Dass dies alles jetzt zwar den „Sicherheitsbehörden“ – dieser Sammelbegriff für Soldaten, Agenten bis hin zum Verkehrspolizisten zieht sich durch das gesamte Urteil – mit dem Segen des Bundesverfassungsgerichts legal ist, aber ganz bestimmt nicht umgesetzt wird, wissen die Richter von keinem anderen als den „Sicherheitsbehörden“ höchstselbst.

„Das Bundesverfassungsgericht hat verfassungsrechtlich unbeanstandet gelassen, dass die Strafgerichte im Zusammenhang mit dem Nötigungstatbestand (§ 240 StGB) bei der strafrechtlichen Beurteilung von Blockadeaktionen für die Bejahung einer Gewaltanwendung schon die körperliche Kraftentfaltung durch Anbringung von mit Personen verbundenen Metallketten an den Pfosten eines Einfahrtstors genügen ließen, weil die Ankettung der Demonstration eine über den psychischen Zwang hinausgehende Eignung gab, Dritten den Willen der Demonstranten aufzuzwingen (vgl. BVerfGE 104, 92 <102>). Laut Auskunft der Sicherheitsbehörden in der mündlichen Verhandlung wird das Merkmal rechtswidriger Gewalt in der Praxis jedoch enger verstanden.

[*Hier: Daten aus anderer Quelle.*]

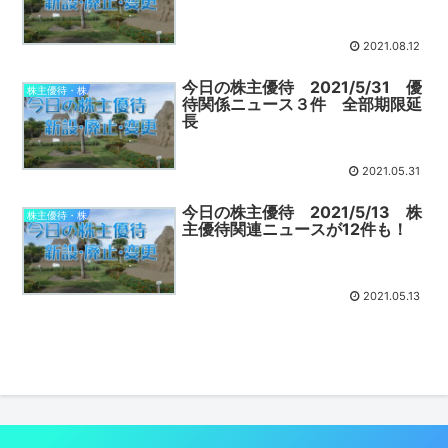
2021.08.12
今日の株主優待 2021/5/31 優
株主優待・株
待関係ニュース３件 全部期限延
長
2021.05.31
今日の株主優待 2021/5/13 株
株主優待・株
主優待関連ニュースが12件も！
2021.05.13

Wieso eigentlich noch Gewaltenteilung, wenn sich sowieso alle so gut verstehen – ausgenommen mit dieser doofen Bevölkerung, natürlich?

Am Ende heben dann die Gewaltensammler von Karlsruhe § 2 Satz 1 Nr. 2 des „ATDG“ („Antiterrordateigesetzes“) doch noch auf. Aber nur wegen dem Begriff „befürworten“. Das wäre dann potentiell jedes via Raummikrofon (Handy) mitgehörte Kneipengespräch gewesen.

Weitere Aspekte des Urteils werden ggf noch beleuchtet.